Originally Posted by
smokeshow
Your two primary knobs for transient fuel will be both of the 'Gas' tables under Impact Factor and Evap Factor. The impact table values represent the fraction of the fuel from a given injection event that will not enter the cylinder, but instead stay as a liquid in the head port. Baby steps with that one...since it is a fraction of a whole and not a detached quantity itself, adding a little too much can be way too much. The evap table represents a value proportional to the time constant of an exponential decay: it is continuously evaporating, unlike the impact factor where only a fixed amount of fuel hits the port wall. It isn't as sensitive, but good practice anyway to adjust these values little by little.
What you should be looking for on a throttle tip-in is an initial spike in the injector pulse width. The heavier the tip-in, the easier it is to see in the data. That spike is the extra amount of fuel that you have to add in advance to make sure the right amount makes it into the cylinder. If you don't have enough impact factor, the spike will show up as leanness in the wideband instead. Look at every one of your throttle tip-ins and you'll see exactly that. So you'll need to increase the value in that impact table where you are seeing the issue to account for the extra necessary fuel.

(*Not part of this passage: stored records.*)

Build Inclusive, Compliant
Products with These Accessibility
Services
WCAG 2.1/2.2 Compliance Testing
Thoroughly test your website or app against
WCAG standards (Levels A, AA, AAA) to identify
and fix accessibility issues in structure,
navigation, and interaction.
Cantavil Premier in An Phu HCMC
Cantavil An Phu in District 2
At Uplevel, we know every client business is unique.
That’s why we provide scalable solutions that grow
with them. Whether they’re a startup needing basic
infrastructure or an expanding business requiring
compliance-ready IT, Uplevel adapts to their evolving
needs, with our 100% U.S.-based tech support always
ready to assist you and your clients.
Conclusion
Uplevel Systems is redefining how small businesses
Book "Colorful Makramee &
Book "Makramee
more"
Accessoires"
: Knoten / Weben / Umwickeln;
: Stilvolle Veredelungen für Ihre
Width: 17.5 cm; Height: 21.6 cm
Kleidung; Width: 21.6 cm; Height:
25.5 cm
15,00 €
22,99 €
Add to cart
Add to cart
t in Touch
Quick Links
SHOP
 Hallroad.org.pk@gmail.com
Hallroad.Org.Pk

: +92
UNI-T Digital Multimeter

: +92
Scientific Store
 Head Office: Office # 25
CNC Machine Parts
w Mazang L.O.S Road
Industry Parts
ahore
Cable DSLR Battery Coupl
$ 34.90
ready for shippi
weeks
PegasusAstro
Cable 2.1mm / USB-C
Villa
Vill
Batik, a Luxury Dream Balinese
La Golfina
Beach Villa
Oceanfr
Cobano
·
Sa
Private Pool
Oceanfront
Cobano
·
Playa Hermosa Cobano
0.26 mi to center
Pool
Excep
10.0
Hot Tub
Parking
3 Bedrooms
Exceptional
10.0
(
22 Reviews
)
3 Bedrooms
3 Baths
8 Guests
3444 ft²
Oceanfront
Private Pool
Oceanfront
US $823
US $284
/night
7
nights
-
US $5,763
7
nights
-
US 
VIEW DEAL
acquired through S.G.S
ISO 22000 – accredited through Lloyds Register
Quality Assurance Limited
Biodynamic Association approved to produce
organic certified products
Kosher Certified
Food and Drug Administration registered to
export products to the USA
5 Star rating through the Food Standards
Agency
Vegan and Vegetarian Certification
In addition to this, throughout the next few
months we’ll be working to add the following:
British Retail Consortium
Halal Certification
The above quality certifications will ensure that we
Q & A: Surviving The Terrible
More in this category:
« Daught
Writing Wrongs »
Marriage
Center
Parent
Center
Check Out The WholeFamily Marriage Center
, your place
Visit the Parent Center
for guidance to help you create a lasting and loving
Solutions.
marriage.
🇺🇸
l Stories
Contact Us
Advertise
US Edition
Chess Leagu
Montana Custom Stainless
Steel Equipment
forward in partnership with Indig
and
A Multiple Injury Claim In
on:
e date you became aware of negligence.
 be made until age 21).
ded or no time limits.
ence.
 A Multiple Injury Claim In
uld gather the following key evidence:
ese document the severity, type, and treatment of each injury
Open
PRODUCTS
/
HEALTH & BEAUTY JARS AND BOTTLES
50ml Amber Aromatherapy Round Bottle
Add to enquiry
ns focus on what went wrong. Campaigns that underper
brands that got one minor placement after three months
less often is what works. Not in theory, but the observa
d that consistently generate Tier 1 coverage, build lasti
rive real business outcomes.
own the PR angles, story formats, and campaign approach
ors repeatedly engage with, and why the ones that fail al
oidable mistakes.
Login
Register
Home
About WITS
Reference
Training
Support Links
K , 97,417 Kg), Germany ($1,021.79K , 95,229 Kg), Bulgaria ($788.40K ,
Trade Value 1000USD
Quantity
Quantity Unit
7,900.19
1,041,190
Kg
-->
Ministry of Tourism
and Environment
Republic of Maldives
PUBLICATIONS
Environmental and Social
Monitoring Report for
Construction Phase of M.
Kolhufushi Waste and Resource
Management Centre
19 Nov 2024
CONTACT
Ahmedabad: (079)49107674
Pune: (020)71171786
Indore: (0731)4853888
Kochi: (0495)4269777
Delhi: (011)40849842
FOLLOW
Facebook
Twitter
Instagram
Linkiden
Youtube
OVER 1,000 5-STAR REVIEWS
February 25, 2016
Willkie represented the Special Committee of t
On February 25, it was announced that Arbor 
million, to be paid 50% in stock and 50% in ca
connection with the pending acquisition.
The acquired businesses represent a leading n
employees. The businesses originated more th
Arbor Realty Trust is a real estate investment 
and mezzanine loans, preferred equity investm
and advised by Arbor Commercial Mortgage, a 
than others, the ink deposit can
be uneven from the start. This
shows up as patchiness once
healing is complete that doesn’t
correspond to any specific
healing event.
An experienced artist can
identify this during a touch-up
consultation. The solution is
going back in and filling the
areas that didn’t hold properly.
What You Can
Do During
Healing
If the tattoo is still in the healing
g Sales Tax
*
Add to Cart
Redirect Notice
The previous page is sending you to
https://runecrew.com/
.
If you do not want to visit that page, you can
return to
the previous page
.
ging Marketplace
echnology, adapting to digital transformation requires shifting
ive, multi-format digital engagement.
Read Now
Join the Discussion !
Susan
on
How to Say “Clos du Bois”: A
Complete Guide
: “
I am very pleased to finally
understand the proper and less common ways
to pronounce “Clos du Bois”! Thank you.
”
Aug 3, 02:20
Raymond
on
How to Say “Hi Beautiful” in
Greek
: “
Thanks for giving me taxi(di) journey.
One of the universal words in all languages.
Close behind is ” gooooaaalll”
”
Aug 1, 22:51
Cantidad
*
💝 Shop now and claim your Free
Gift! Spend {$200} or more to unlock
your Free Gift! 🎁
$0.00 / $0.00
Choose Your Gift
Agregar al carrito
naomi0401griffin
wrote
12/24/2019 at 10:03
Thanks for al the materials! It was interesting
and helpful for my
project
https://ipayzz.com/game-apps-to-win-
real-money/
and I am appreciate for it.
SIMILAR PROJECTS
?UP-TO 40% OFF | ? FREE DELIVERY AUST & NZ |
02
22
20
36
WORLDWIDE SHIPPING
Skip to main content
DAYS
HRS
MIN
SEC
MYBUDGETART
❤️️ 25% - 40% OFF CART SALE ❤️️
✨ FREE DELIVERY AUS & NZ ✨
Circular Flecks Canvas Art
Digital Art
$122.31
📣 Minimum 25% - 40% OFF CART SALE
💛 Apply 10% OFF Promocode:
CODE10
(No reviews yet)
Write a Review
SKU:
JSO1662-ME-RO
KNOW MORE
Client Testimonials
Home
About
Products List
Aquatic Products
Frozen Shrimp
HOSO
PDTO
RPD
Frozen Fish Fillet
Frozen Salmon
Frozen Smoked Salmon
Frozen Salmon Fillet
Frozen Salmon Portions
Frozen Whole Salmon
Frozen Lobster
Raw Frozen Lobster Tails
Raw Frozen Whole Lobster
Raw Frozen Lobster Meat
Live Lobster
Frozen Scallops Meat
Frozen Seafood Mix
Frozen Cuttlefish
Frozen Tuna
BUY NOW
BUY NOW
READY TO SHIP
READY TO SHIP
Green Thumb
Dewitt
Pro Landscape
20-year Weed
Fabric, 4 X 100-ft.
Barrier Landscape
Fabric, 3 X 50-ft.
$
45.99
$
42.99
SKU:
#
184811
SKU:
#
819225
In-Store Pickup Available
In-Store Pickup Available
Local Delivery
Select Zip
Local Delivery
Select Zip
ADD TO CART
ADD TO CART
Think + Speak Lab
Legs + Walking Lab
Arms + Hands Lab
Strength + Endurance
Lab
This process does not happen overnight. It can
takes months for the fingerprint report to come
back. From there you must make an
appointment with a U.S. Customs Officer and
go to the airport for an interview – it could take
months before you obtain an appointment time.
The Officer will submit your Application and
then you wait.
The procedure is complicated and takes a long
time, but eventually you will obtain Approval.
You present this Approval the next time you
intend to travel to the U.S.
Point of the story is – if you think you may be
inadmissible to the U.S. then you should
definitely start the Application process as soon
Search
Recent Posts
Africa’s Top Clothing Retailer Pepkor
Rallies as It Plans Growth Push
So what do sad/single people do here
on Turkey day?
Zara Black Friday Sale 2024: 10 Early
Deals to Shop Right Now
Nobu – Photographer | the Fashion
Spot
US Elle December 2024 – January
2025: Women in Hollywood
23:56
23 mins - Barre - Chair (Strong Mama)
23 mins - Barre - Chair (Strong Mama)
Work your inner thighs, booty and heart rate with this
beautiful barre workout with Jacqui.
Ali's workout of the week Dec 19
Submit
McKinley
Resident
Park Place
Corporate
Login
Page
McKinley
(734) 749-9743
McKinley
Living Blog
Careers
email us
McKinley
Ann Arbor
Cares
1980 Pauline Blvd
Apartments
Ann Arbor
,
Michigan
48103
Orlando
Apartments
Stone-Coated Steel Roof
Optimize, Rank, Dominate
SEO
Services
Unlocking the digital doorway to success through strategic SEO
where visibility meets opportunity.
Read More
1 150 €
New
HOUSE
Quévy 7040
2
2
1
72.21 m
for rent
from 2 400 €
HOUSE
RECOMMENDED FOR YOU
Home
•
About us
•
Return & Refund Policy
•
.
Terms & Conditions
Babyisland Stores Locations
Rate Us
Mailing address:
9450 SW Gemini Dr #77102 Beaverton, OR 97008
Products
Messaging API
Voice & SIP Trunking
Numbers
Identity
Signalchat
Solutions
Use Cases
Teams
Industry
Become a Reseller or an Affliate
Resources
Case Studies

On the flip side, tip-outs will often show up as the opposite - a rich droop in the wideband. A quick decrease in manifold pressure basically sucks the fuel right off the port walls and ends up being more than you need. So the opposite must take place - give it less fuel on a tip-out. To do that, you'll still need to increase the values in that table, not decrease, since the evap factor essentially represents the rate of fuel vaporization. Keep in mind though that engines are imperfect and suffer from poor combustion during deep decel MAP/retarded spark advance maneuvers. Without a complete clean burn of the mixture, it can still show up on the wideband as leanness. And that is usually accompanied by the rich droop.
One caveat though, something I discovered when trying to get non-LSA injectors working in an LSA blower...you may run out of transient fuel before you fix the problem completely. The 'puddle' of fuel that the impact factor contributes to is clipped to 2 grams of fuel to prevent puddle models from getting too large. You can't monitor this value, but you'll know you hit that mass clip when adding more impact factor doesn't help anymore. That should be enough info to get you most of the way.